Originating in Europe, broadleaf plantain (Plantago major) is often found along roadsides and lawns and fields that have been disturbed by human intrusion. The plant likes to face towards the sun but can grow in areas with some shade during the day.
Today, the plant is found all over the world and is one of the most easily accessible medicinal herbs found, with anti-inflammatory and wound healing properties.
How does the plant look like?
The plant is generally dark green in color and has leaves that are around 3-7 inches long and 1-2 inches wide. The leaves themselves are oval-shaped and can be as long as 30 cm at times. The flowers are quite small, and there are five to nine veins visible to the naked eye. With age, the flowers turn brown, and an acorn-like capsule develops below each flower. When the seed capsules attain maturity, they open up to reveal as many as 30 small ridged, brown seeds.

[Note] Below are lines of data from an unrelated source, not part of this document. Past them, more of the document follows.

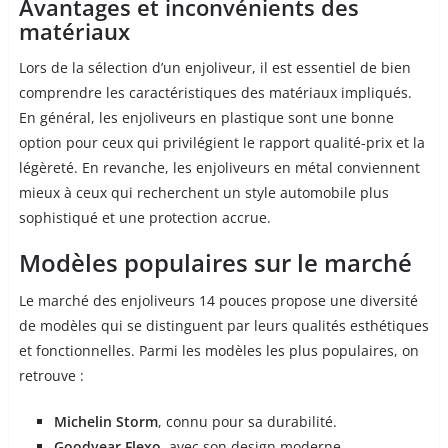
Avantages et inconvénients des
matériaux
Lors de la sélection d’un enjoliveur, il est essentiel de bien
comprendre les caractéristiques des matériaux impliqués.
En général, les enjoliveurs en plastique sont une bonne
option pour ceux qui privilégient le rapport qualité-prix et la
légèreté. En revanche, les enjoliveurs en métal conviennent
mieux à ceux qui recherchent un style automobile plus
sophistiqué et une protection accrue.
Modèles populaires sur le marché
Le marché des enjoliveurs 14 pouces propose une diversité
de modèles qui se distinguent par leurs qualités esthétiques
et fonctionnelles. Parmi les modèles les plus populaires, on
retrouve :
Michelin Storm
, connu pour sa durabilité.
Goodyear Flexo
, avec son design moderne.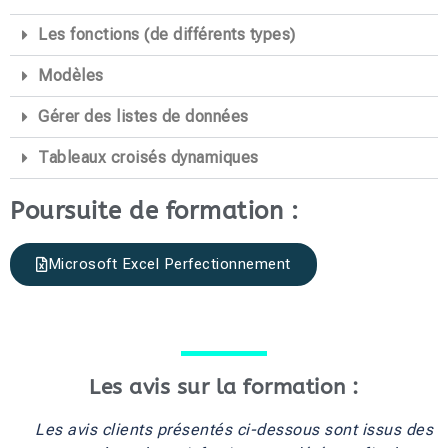
Les fonctions (de différents types)
Modèles
Gérer des listes de données
Tableaux croisés dynamiques
Poursuite de formation :
Microsoft Excel Perfectionnement
Les avis sur la formation :
Les avis clients présentés ci-dessous sont issus des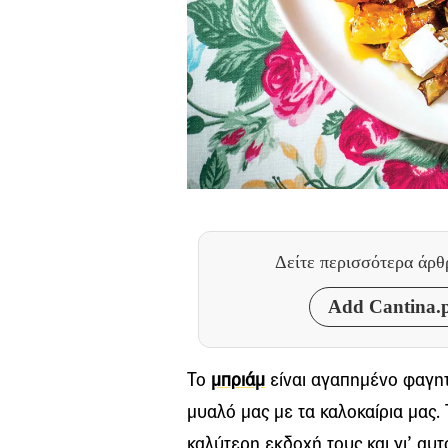
Δείτε περισσότερα άρ
Add Cantina.p
Το
μπριάμ
είναι αγαπημένο φαγητ
μυαλό μας με τα καλοκαίρια μας. 
καλύτερη εκδοχή τους και γι’ αυτό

Germination begins every growing season when the soil temperature reaches 50 F. Flowering happens around 10-15 weeks after germination. A single plant can produce as many as 14,000 seeds in a single year and grows best in moist soil, though it can grow in wet and dry soils as well.
It is thought that the Plantago major was one of the first plants to reach North America after the European colonization. Interestingly, the plant was known by the name of ‘White Man’s footprint’ by the Native Americans because the plant seemed to survive in disturbed and damaged soil around European settlements.
This weed is also edible and can be used as salad leaves when young. When they grow old, they can be cooked in stews. It is high in vitamin A, and around 100 grams of the leaves have the same amount of vitamin A you would find in large carrot.
Broadleaf plantain can be a troublesome weed to deal with, and you sometimes see it make problematic weed top 10 lists. Year-round weed control with both pre and post-emergent herbicides that are applied regularly by a lawn care service or dedicated homeowner will groom this weed off of your lawn in time.